Award Information
Description of original award (Fiscal Year 2021, $520,040)
We propose a randomized field experiment to evaluate adding a social worker to a police outreach team tasked with helping vulnerable people. Across the country, cities are discussing re-allocating resources around public health challenges. Police regularly encounter the mentally ill, homeless individuals, or people with drug addiction, and increasingly recognize the value in helping these people into treatment or shelter. Research shows that moving to a treatment facility is associated with positive outcomes across a range of morbidities, and by facilitating this, police can achieve long-term public safety and victimization reduction goals. We will answer the question of whether the inclusion to the team of a civilian outreach worker significantly increases the rate by which vulnerable people can be conveyed to a shelter or treatment facility.

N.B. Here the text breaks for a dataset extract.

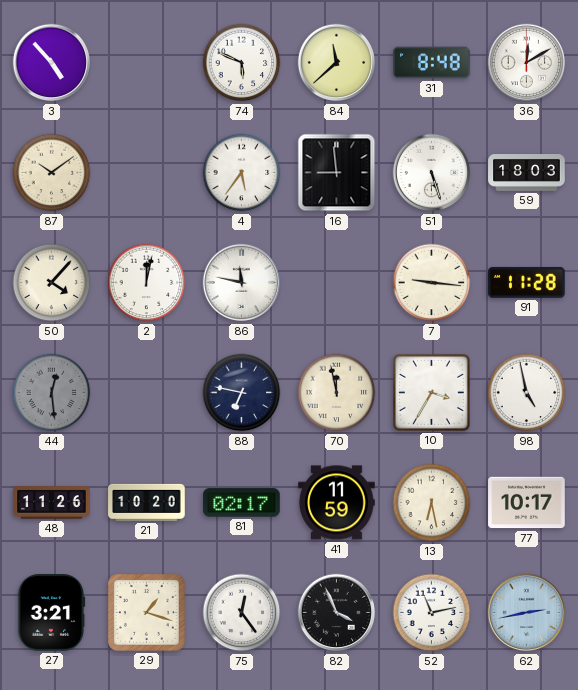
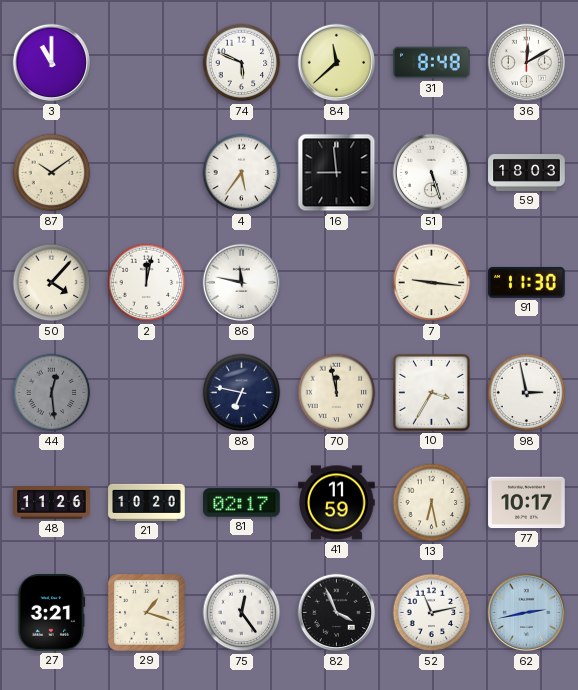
3: 4:53 -> 11:00
91: 11:28 -> 11:30
98: 4:58 -> 2:58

A team of contracted outreach workers will be randomly assigned to shifts working alongside a team of Southeastern Pennsylvania Transportation Authority (SEPTA) transit officers. The control condition will be the police team working alone. During at least 520 control or intervention duty tours, officers or outreach workers (over one year) will initiate ‘treatment conversations’ with people struggling with homelessness, mental illness, or drug addiction, and who are drawn to the sixth largest transit system in the country. Two related outcomes represent intermediate and ultimate goals. ‘Agree to transport’ indicates the person is willing to be transported to a shelter or treatment facility, while a ‘treatment initiation’ represents the ultimate goal of delivering a person to a facility.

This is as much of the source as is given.